=== Exercise description ===
In the listing below, locate the lines that hold "изоляции" and copy them.

'''

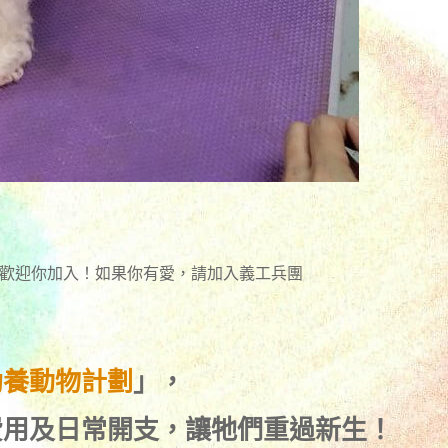
時歡迎你加入！如果你有愛，請加入義工兵團
助養動物計劃
」，
費用及日常開支，讓牠們重過新生！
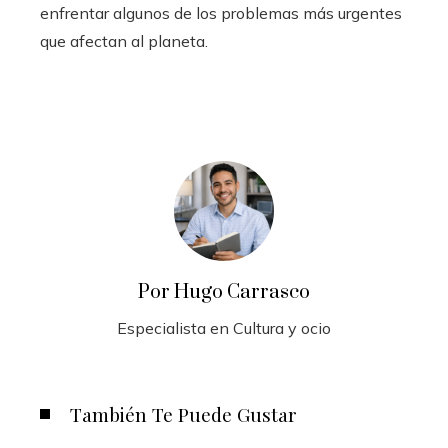
enfrentar algunos de los problemas más urgentes
que afectan al planeta.
Por Hugo Carrasco
Especialista en Cultura y ocio
También Te Puede Gustar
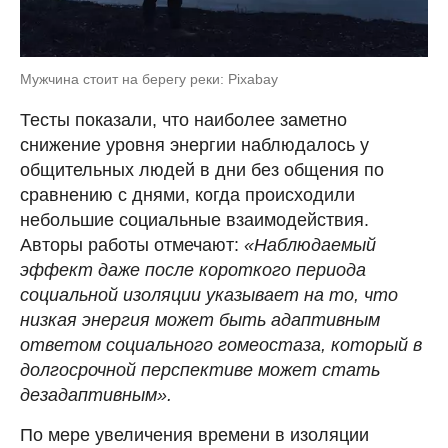
Мужчина стоит на берегу реки: Pixabay
Тесты показали, что наиболее заметно
снижение уровня энергии наблюдалось у
общительных людей в дни без общения по
сравнению с днями, когда происходили
небольшие социальные взаимодействия.
Авторы работы отмечают:
«Наблюдаемый
эффект даже после короткого периода
социальной изоляции указывает на то, что
низкая энергия может быть адаптивным
ответом социального гомеостаза, который в
долгосрочной перспективе может стать
дезадаптивным».
По мере увеличения времени в изоляции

'''

=== Result of the task ===
социальной изоляции указывает на то, что
По мере увеличения времени в изоляции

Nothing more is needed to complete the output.